At one time banks would credit the money from a deposited check when it finally cleared. If they credited it early they were on the hook if it was bogus.
Then banking rules set a guideline (promoted by banks bewailing the cost of semi-manually recording each step) allowing banks not to check on the actual date each check cleared but to go by “average plus”. So they could effectively not credit checks that had in fact already cleared. Gaining a few days float.
Then banking rules set a new guide line (promoted by public interest groups) to require that banks not get all that float, but would have to credit $100 immediatedly upon deposit, and another $100 each day and then the whole amount whether it had really cleared the issuing bank or not. In return for this “favor”, they got to wash their hands of checks, so bogus checks were now the responsibility of the depositor.
Now scammers use this loophole as described in this thread Is this a scam?
So, now that banking is all automated and banks can do all this stuff without manual paperwork, why can’t we just go back to the original method. That bank balances reflect the actual flow of money, so bogus checks never appear to have cleared when they haven’t.
Why can’t this work?
Because too many people complained about the charges they got for bouncing their own checks when this was the case.
People were writing checks on deposits that had not cleared, thinking they had the money to cover those checks. Oops. The checks they wrote were hitting the bank before their paycheck cleared. $30 a pop overdraft fees can run into big money REAL quick.
You may be confusing two payment methods. Personal checks often (depending on jurisdiction) have some hold put on them, which may or may not cover the time it takes the check to clear. Bank clearing of personal checks is a very quick and efficient process, and in the past, by denying access to funds, banks were able to use your cash to make money for them without any benefit to you.

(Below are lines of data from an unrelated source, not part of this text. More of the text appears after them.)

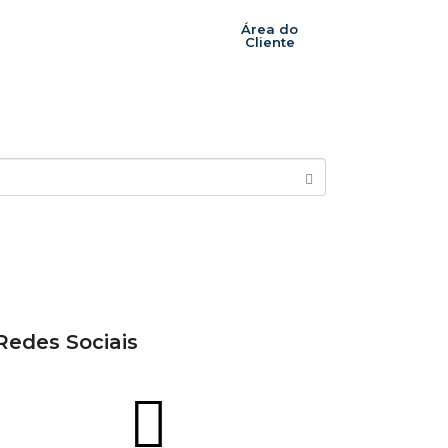
Área do
nd!
lanos
Blog
Contato
Cliente
Redes Sociais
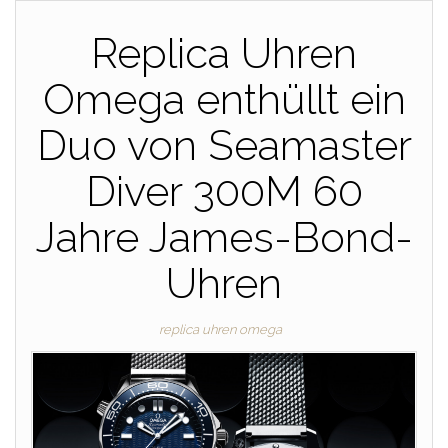
Replica Uhren
Omega enthüllt ein
Duo von Seamaster
Diver 300M 60
Jahre James-Bond-
Uhren
replica uhren omega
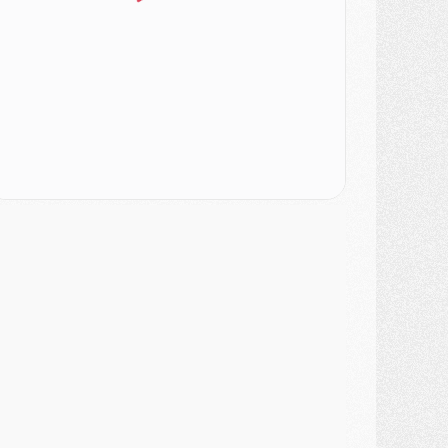
ercato
- L'Ajax attend bien plus de 45M pour Mika Godts
lub
- Quatre retours importants dans le groupe du PSG, et un plus discret
ercato
- Ayari file en Ligue 2
lub
- Le PSG s'associe avec un géant de la tech
ercato
- Vu d'Italie, le transfert de Suzuki au PSG est bien engagé
ercato
- Ferran Torres ne serait pas à vendre, mais...
urope
- Gros coup dur pour Aston Villa avant de croiser le PSG
DIMANCHE 02 AOÛT
ercato
- Le transfert de Kolo Muani à la Juventus est officiel
ercato
- [MAJ] Le PSG a fait une grosse offre à Parme pour Suzuki
ercato
- Le PSG a envoyé une première offre pour Mika Godts
lub
- Après Pacho, d'autres retours en vue
ercato
- Changement de dernière minute pour Kolo Muani
SAMEDI 01 AOÛT
ercato
- L'agent de Mika Godts confirme un accord avec le PSG
lub
- Quels numéros de maillot pour Akliouche et Digne au PSG ?
atch
- Un hommage prévu lors de Brest/PSG
ercato
- Le PSG et le Barça ont rendez-vous pour Ferran Torres
ercato
- Guéla Doué dans les listes du PSG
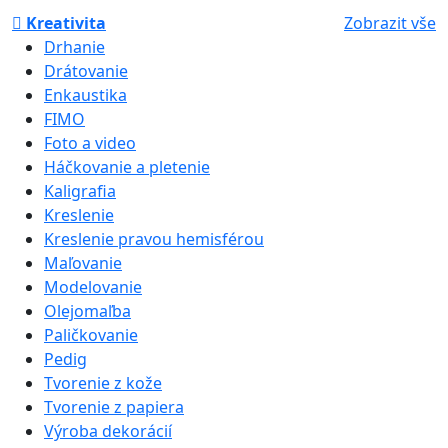
Kreativita
Zobrazit vše
Drhanie
Drátovanie
Enkaustika
FIMO
Foto a video
Háčkovanie a pletenie
Kaligrafia
Kreslenie
Kreslenie pravou hemisférou
Maľovanie
Modelovanie
Olejomaľba
Paličkovanie
Pedig
Tvorenie z kože
Tvorenie z papiera
Výroba dekorácií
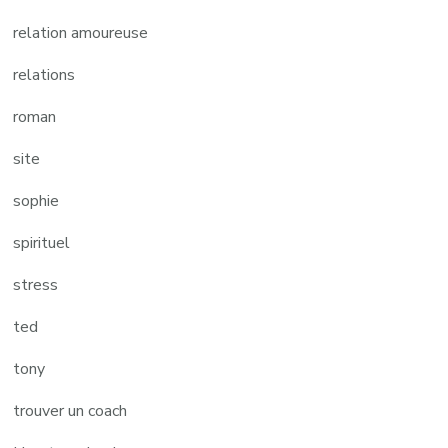
relation amoureuse
relations
roman
site
sophie
spirituel
stress
ted
tony
trouver un coach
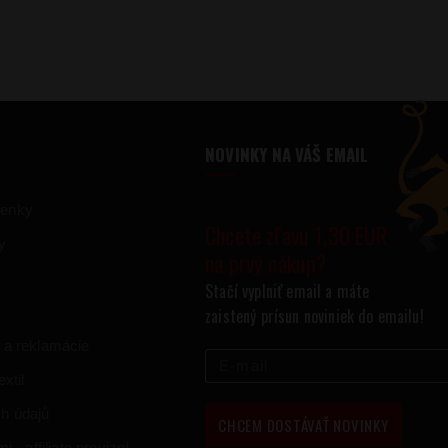
NOVINKY NA VÁŠ EMAIL
ienky
Chcete zľavu 1,30 EUR
y
na prvý nákup?
Stačí vyplniť email a máte
zaistený prísun noviniek do emailu!
 a reklamácie
xtil
h údajů
CHCEM DOSTÁVAŤ NOVINKY
 - affiliate provizní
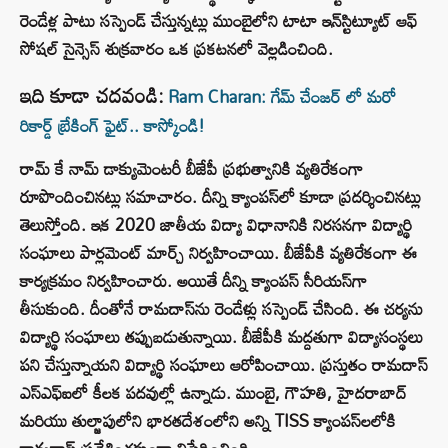
రెండేళ్ల పాటు సస్పెండ్ చేస్తున్నట్లు ముంబైలోని టాటా ఇన్‌స్టిట్యూట్ ఆఫ్
సోషల్ సైన్సెస్ శుక్రవారం ఒక ప్రకటనలో వెల్లడించింది.
ఇది కూడా చదవండి:
Ram Charan: గేమ్ చేంజర్ లో మరో
రికార్డ్ బ్రేకింగ్ ఫైట్.. కాస్కోండి!
రామ్ కే నామ్ డాక్యుమెంటరీ బీజేపీ ప్రభుత్వానికి వ్యతిరేకంగా
రూపొందించినట్లు సమాచారం. దీన్ని క్యాంపస్‌లో కూడా ప్రదర్శించినట్లు
తెలుస్తోంది. ఇక 2020 జాతీయ విద్యా విధానానికి నిరసనగా విద్యార్థి
సంఘాలు పార్లమెంట్ మార్చ్ నిర్వహించాయి. బీజేపీకి వ్యతిరేకంగా ఈ
కార్యక్రమం నిర్వహించారు. అయితే దీన్ని క్యాంపస్ సీరియస్‌గా
తీసుకుంది. దీంతోనే రామదాస్‌ను రెండేళ్లు సస్పెండ్ చేసింది. ఈ చర్యను
విద్యార్థి సంఘాలు తప్పుబడుతున్నాయి. బీజేపీకి మద్దతుగా విద్యాసంస్థలు
పని చేస్తున్నాయని విద్యార్థి సంఘాలు ఆరోపించాయి. ప్రస్తుతం రామదాస్
ఎస్‌ఎఫ్‌ఐలో కీలక పదవుల్లో ఉన్నాడు. ముంబై, గౌహతి, హైదరాబాద్
మరియు తుల్జాపులోని భారతదేశంలోని అన్ని TISS క్యాంపస్‌లలోకి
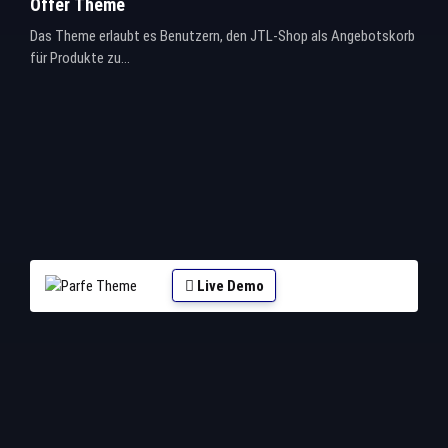
Offer Theme
Das Theme erlaubt es Benutzern, den JTL-Shop als Angebotskorb
für Produkte zu...
Live Demo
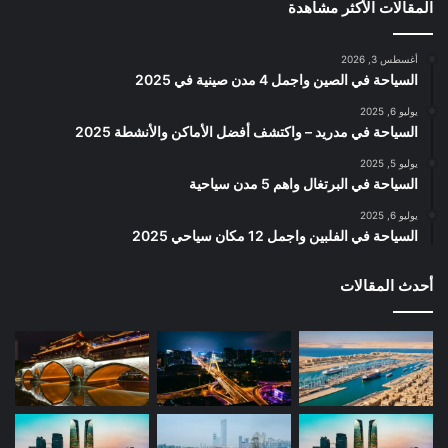
المقالات الأكثر مشاهدة
أغسطس 3, 2026
السياحة في الصين واجمل 4 مدن صينية في 2025
يوليو 6, 2025
السياحة في مدريد – واكتشف أفضل الأماكن والأنشطة 2025
يوليو 5, 2025
السياحة في البرتغال واهم 5 مدن سياحية
يوليو 6, 2025
السياحة في الفلبين واجمل 12 مكان سياحي 2025
أحدث المقالات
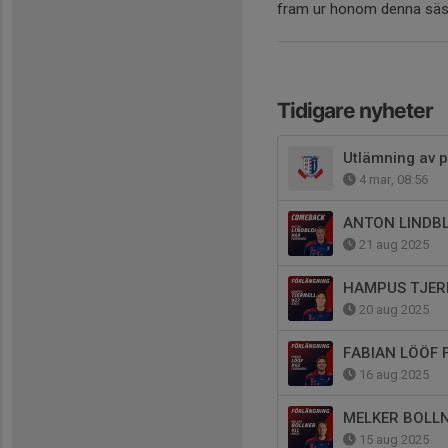
fram ur honom denna säso
Tidigare nyheter
Utlämning av 
4 mar, 08:56
ANTON LINDB
21 aug 2025
HAMPUS TJER
20 aug 2025
FABIAN LÖÖF 
16 aug 2025
MELKER BOLL
15 aug 2025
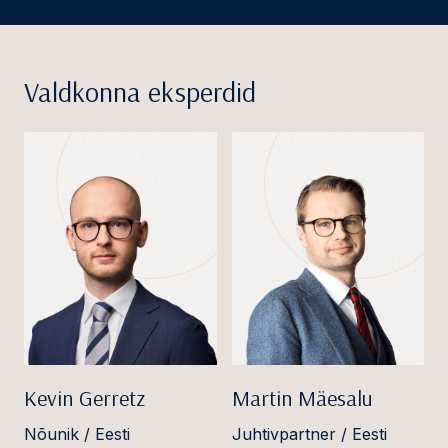
Valdkonna eksperdid
Kevin Gerretz
Martin Mäesalu
Nõunik / Eesti
Juhtivpartner / Eesti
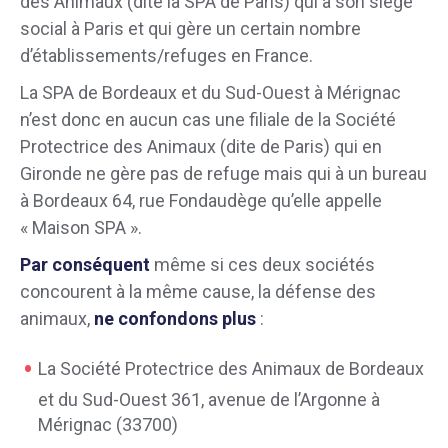
des Animaux (dite la SPA de Paris) qui a son siège
social à Paris et qui gère un certain nombre
d’établissements/refuges en France.
La SPA de Bordeaux et du Sud-Ouest à Mérignac
n’est donc en aucun cas une filiale de la Société
Protectrice des Animaux (dite de Paris) qui en
Gironde ne gère pas de refuge mais qui à un bureau
à Bordeaux 64, rue Fondaudège qu’elle appelle
« Maison SPA ».
Par conséquent
même si ces deux sociétés
concourent à la même cause, la défense des
animaux,
ne confondons plus
:
La Société Protectrice des Animaux de Bordeaux
et du Sud-Ouest 361, avenue de l’Argonne à
Mérignac (33700)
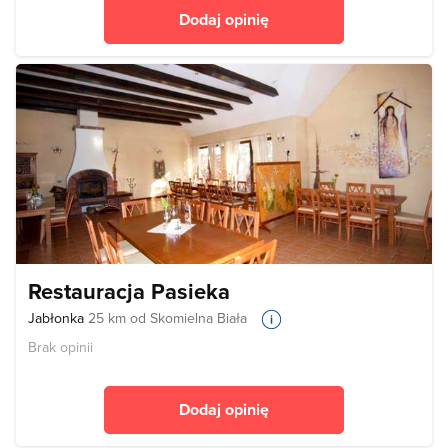
Dodaj opinię
Restauracja Pasieka
Jabłonka
25 km od Skomielna Biała
Brak opinii
Dodaj opinię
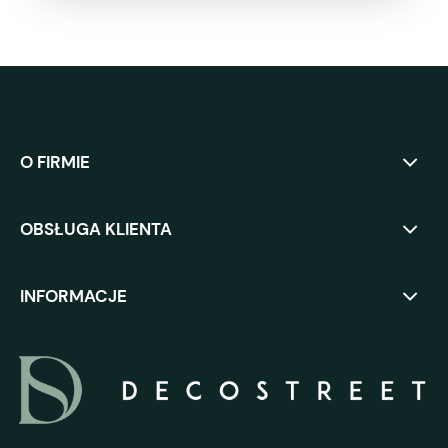
O FIRMIE
OBSŁUGA KLIENTA
INFORMACJE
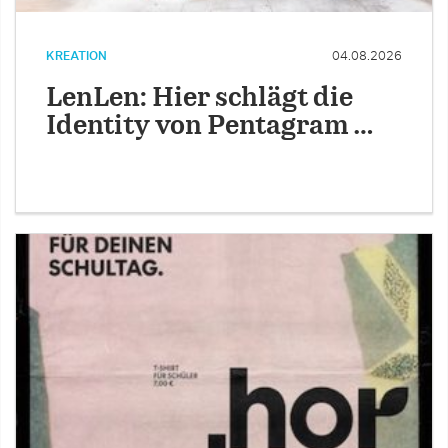
KREATION
04.08.2026
LenLen: Hier schlägt die
Identity von Pentagram …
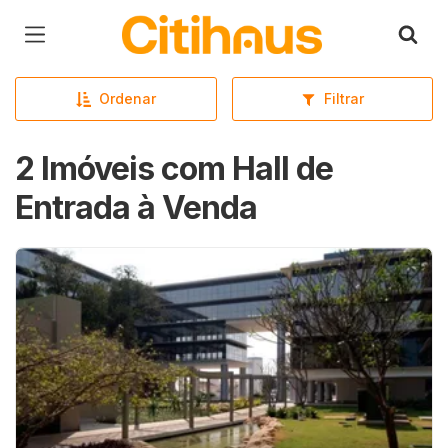
Página inicial
Ordenar
Filtrar
2 Imóveis com Hall de
Entrada à Venda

Scammers tend to use a money orders. Because cash must be presented up front, many feel these items are as good as cash. However, like anything else, money orders can be lost or destroyed, so there is a mechanism to obtain a refund. Scammers will present a money order, obtain a refund, then present the stopped money order, which is claimed to be “as good as cash.” They’ll do this over the mail, else a seller could say “fine, get me the cash then.” Not all money order clearing is as quick as it is for personal checks.
The problem is that the percentage of money order transactions that are not fraudulent is immense as compared to the scams. Quite frankly, I’d rather not 99 people be inconvenienced to prevent 1 from being scammed. We (US) do this to often. There are better ways to address the scams.